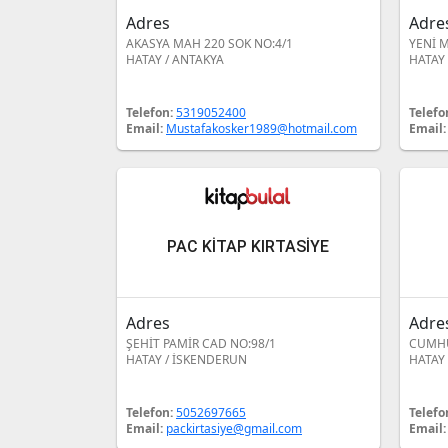
Adres
Adre
AKASYA MAH 220 SOK NO:4/1
YENİ M
HATAY / ANTAKYA
HATAY 
Telefon:
5319052400
Telefo
Email:
Mustafakosker1989@hotmail.com
Email
PAC KİTAP KIRTASİYE
Adres
Adre
ŞEHİT PAMİR CAD NO:98/1
CUMHU
HATAY / İSKENDERUN
HATAY 
Telefon:
5052697665
Telefo
Email:
packirtasiye@gmail.com
Email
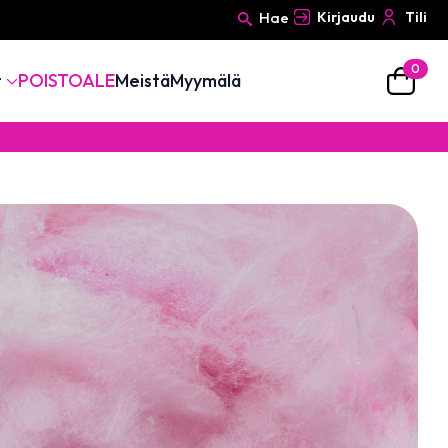
Hae
Kirjaudu
Tili
0
Search
t
POISTOALE
Meistä
Myymälä
for:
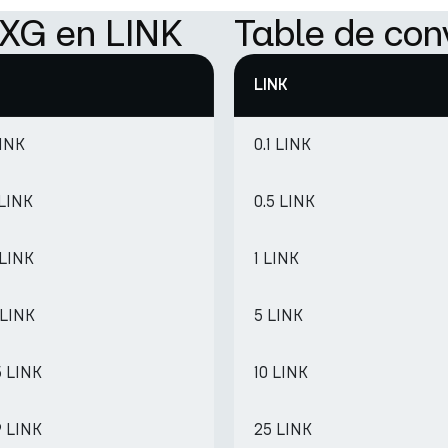
AXG en LINK
Table de con
LINK
LINK
0.1 LINK
 LINK
0.5 LINK
 LINK
1 LINK
 LINK
5 LINK
5 LINK
10 LINK
9 LINK
25 LINK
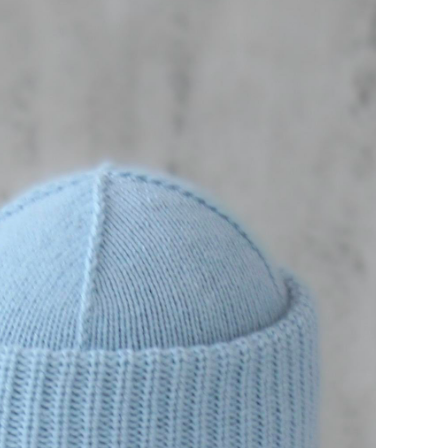
писание шапки “Winter hat”
600 pуб.
300 pуб.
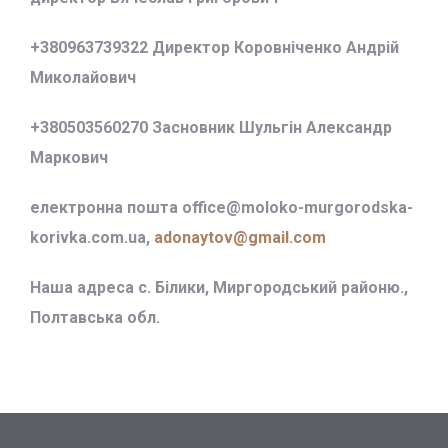
+380963739322 Директор Коровніченко Андрій
Миколайович
+380503560270 Засновник Шульгін Александр
Маркович
електронна пошта office@
moloko-murgorodska-
korivka.com.ua,
adonaytov@gmail.com
Наша адреса с. Білики, Миргородський районю.,
Полтавська обл.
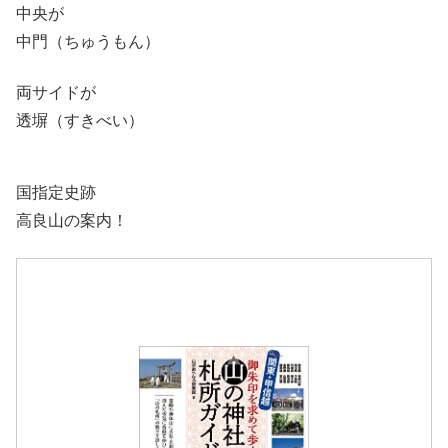
中央が
中門（ちゅうもん）
両サイドが
透塀（すきべい）
国指定史跡
高良山の案内！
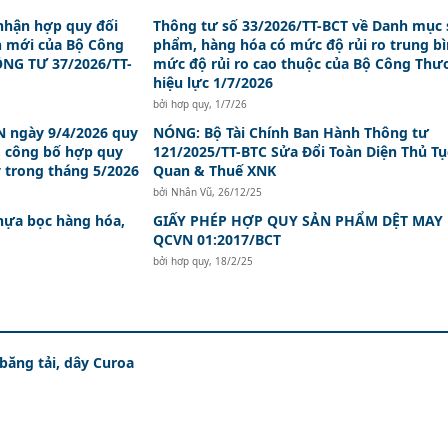
nhận hợp quy đối
Thông tư số 33/2026/TT-BCT về Danh mục 
n mới của Bộ Công
phẩm, hàng hóa có mức độ rủi ro trung bì
NG TƯ 37/2026/TT-
mức độ rủi ro cao thuộc của Bộ Công Th
hiệu lực 1/7/2026
bởi
hơp quy
,
1/7/26
 ngày 9/4/2026 quy
NÓNG: Bộ Tài Chính Ban Hành Thông tư
, công bố hợp quy
121/2025/TT-BTC Sửa Đổi Toàn Diện Thủ Tụ
y trong tháng 5/2026
Quan & Thuế XNK
bởi
Nhân Vũ
,
26/12/25
hựa bọc hàng hóa,
GIẤY PHÉP HỢP QUY SẢN PHẨM DỆT MAY
QCVN 01:2017/BCT
bởi
hơp quy
,
18/2/25
 băng tải, dây Curoa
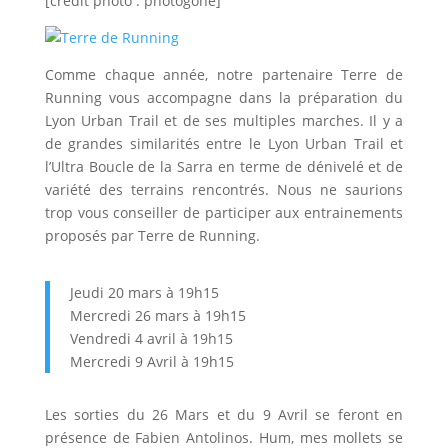
[crédit photo : photogone]
Comme chaque année, notre partenaire Terre de
Running vous accompagne dans la préparation du
Lyon Urban Trail et de ses multiples marches. Il y a
de grandes similarités entre le Lyon Urban Trail et
l’Ultra Boucle de la Sarra en terme de dénivelé et de
variété des terrains rencontrés. Nous ne saurions
trop vous conseiller de participer aux entrainements
proposés par Terre de Running.
Jeudi 20 mars à 19h15
Mercredi 26 mars à 19h15
Vendredi 4 avril à 19h15
Mercredi 9 Avril à 19h15
Les sorties du 26 Mars et du 9 Avril se feront en
présence de Fabien Antolinos. Hum, mes mollets se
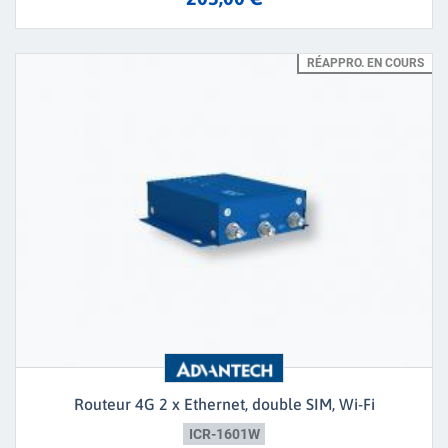
RÉAPPRO. EN COURS
Routeur 4G 2 x Ethernet, double SIM, Wi-Fi
ICR-1601W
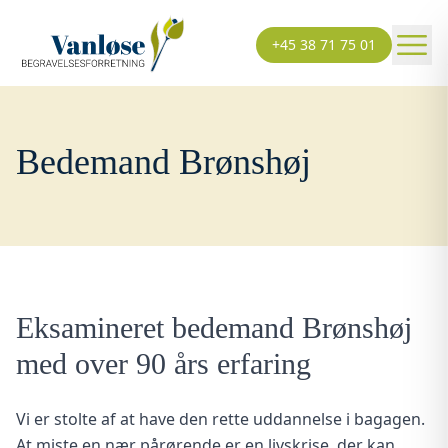
+45 38 71 75 01
Bedemand Brønshøj
Eksamineret bedemand Brønshøj
med over 90 års erfaring
Vi er stolte af at have den rette uddannelse i bagagen.
At miste en nær pårørende er en livskrise, der kan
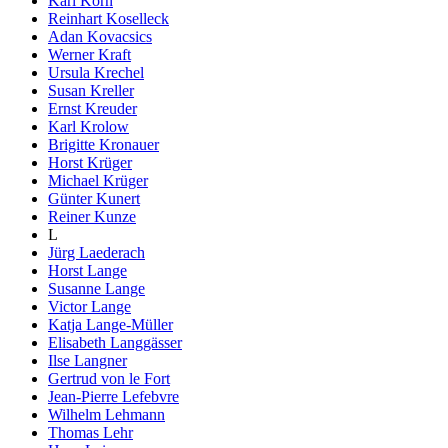
Karl Korn
Reinhart Koselleck
Adan Kovacsics
Werner Kraft
Ursula Krechel
Susan Kreller
Ernst Kreuder
Karl Krolow
Brigitte Kronauer
Horst Krüger
Michael Krüger
Günter Kunert
Reiner Kunze
L
Jürg Laederach
Horst Lange
Susanne Lange
Victor Lange
Katja Lange-Müller
Elisabeth Langgässer
Ilse Langner
Gertrud von le Fort
Jean-Pierre Lefebvre
Wilhelm Lehmann
Thomas Lehr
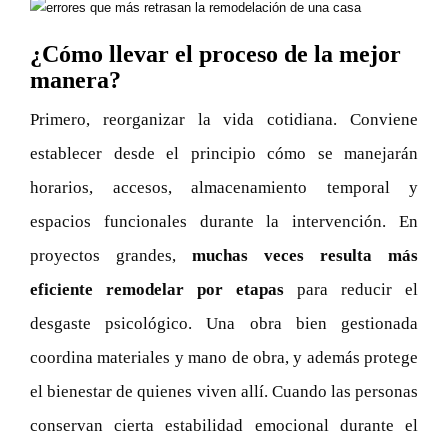
¿Cómo llevar el proceso de la mejor
manera?
Primero, reorganizar la vida cotidiana. Conviene
establecer desde el principio cómo se manejarán
horarios, accesos, almacenamiento temporal y
espacios funcionales durante la intervención. En
proyectos grandes,
muchas veces resulta más
eficiente remodelar por etapas
para reducir el
desgaste psicológico. Una obra bien gestionada
coordina materiales y mano de obra, y además protege
el bienestar de quienes viven allí. Cuando las personas
conservan cierta estabilidad emocional durante el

◆ ◆ ◆ ◆ ◆

**What is being asked**
No pictures belong in the copy; output every record exactly.

**Answer section**
Adres
Adre
AKASYA MAH 220 SOK NO:4/1
YENİ M
HATAY / ANTAKYA
HATAY 
Telefon:
5319052400
Telefo
Email:
Mustafakosker1989@hotmail.com
Email
PAC KİTAP KIRTASİYE
Adres
Adre
ŞEHİT PAMİR CAD NO:98/1
CUMHU
HATAY / İSKENDERUN
HATAY 
Telefon:
5052697665
Telefo
Email:
packirtasiye@gmail.com
Email
Hae
Kirjaudu
Tili
0
Search
t
POISTOALE
Meistä
Myymälä
for:
AXG en LINK
Table de con
LINK
LINK
0.1 LINK
 LINK
0.5 LINK
 LINK
1 LINK
 LINK
5 LINK
5 LINK
10 LINK
9 LINK
25 LINK
писание шапки “Winter hat”
600 pуб.
300 pуб.
+380963739322 Директор Коровніченко Андрій
Миколайович
+380503560270 Засновник Шульгін Александр
Маркович
електронна пошта office@
moloko-murgorodska-
korivka.com.ua,
adonaytov@gmail.com
Наша адреса с. Білики, Миргородський районю.,
Полтавська обл.
中央が
中門（ちゅうもん）
両サイドが
透塀（すきべい）
国指定史跡
高良山の案内！
nhận hợp quy đối
Thông tư số 33/2026/TT-BCT về Danh mục 
n mới của Bộ Công
phẩm, hàng hóa có mức độ rủi ro trung bì
NG TƯ 37/2026/TT-
mức độ rủi ro cao thuộc của Bộ Công Th
hiệu lực 1/7/2026
bởi
hơp quy
,
1/7/26
 ngày 9/4/2026 quy
NÓNG: Bộ Tài Chính Ban Hành Thông tư
, công bố hợp quy
121/2025/TT-BTC Sửa Đổi Toàn Diện Thủ Tụ
y trong tháng 5/2026
Quan & Thuế XNK
bởi
Nhân Vũ
,
26/12/25
hựa bọc hàng hóa,
GIẤY PHÉP HỢP QUY SẢN PHẨM DỆT MAY
QCVN 01:2017/BCT
bởi
hơp quy
,
18/2/25
 băng tải, dây Curoa
[crédit photo : photogone]
Comme chaque année, notre partenaire Terre de
Running vous accompagne dans la préparation du
Lyon Urban Trail et de ses multiples marches. Il y a
de grandes similarités entre le Lyon Urban Trail et
l’Ultra Boucle de la Sarra en terme de dénivelé et de
variété des terrains rencontrés. Nous ne saurions
trop vous conseiller de participer aux entrainements
proposés par Terre de Running.
Jeudi 20 mars à 19h15
Mercredi 26 mars à 19h15
Vendredi 4 avril à 19h15
Mercredi 9 Avril à 19h15
Les sorties du 26 Mars et du 9 Avril se feront en
présence de Fabien Antolinos. Hum, mes mollets se
RÉAPPRO. EN COURS
Routeur 4G 2 x Ethernet, double SIM, Wi-Fi
ICR-1601W
+45 38 71 75 01
Bedemand Brønshøj
Eksamineret bedemand Brønshøj
med over 90 års erfaring
Vi er stolte af at have den rette uddannelse i bagagen.
At miste en nær pårørende er en livskrise, der kan
Karl Korn
Reinhart Koselleck
Adan Kovacsics
Werner Kraft
Ursula Krechel
Susan Kreller
Ernst Kreuder
Karl Krolow
Brigitte Kronauer
Horst Krüger
Michael Krüger
Günter Kunert
Reiner Kunze
L
Jürg Laederach
Horst Lange
Susanne Lange
Victor Lange
Katja Lange-Müller
Elisabeth Langgässer
Ilse Langner
Gertrud von le Fort
Jean-Pierre Lefebvre
Wilhelm Lehmann
Thomas Lehr
¿Cómo llevar el proceso de la mejor
manera?
Primero, reorganizar la vida cotidiana. Conviene
establecer desde el principio cómo se manejarán
horarios, accesos, almacenamiento temporal y
espacios funcionales durante la intervención. En
proyectos grandes,
muchas veces resulta más
eficiente remodelar por etapas
para reducir el
desgaste psicológico. Una obra bien gestionada
coordina materiales y mano de obra, y además protege
el bienestar de quienes viven allí. Cuando las personas
conservan cierta estabilidad emocional durante el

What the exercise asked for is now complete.